* **HOW TO COMPLETE THIS TASK**:
In the copy, include no pictures. Reproduce the rest of the entries exactly.

+++ DATA FOR THIS TASK

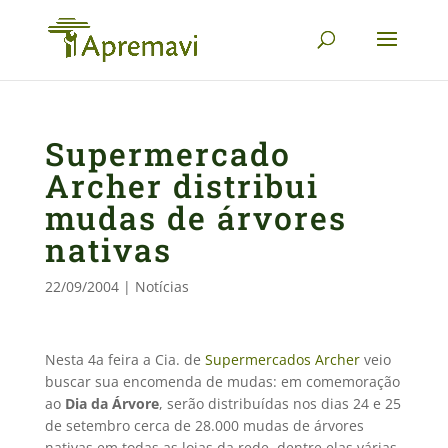
Supermercado
Archer distribui
mudas de árvores
nativas
22/09/2004
|
Notícias
Nesta 4a feira a Cia. de
Supermercados Archer
veio
buscar sua encomenda de mudas: em comemoração
ao
Dia da Árvore
, serão distribuídas nos dias 24 e 25
de setembro cerca de 28.000 mudas de árvores
nativas em todas as lojas da rede, dentre elas várias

++++++

* **SOLUTION FOR THIS TASK**:
Supermercado
Archer distribui
mudas de árvores
nativas
22/09/2004
|
Notícias
Nesta 4a feira a Cia. de
Supermercados Archer
veio
buscar sua encomenda de mudas: em comemoração
ao
Dia da Árvore
, serão distribuídas nos dias 24 e 25
de setembro cerca de 28.000 mudas de árvores
nativas em todas as lojas da rede, dentre elas várias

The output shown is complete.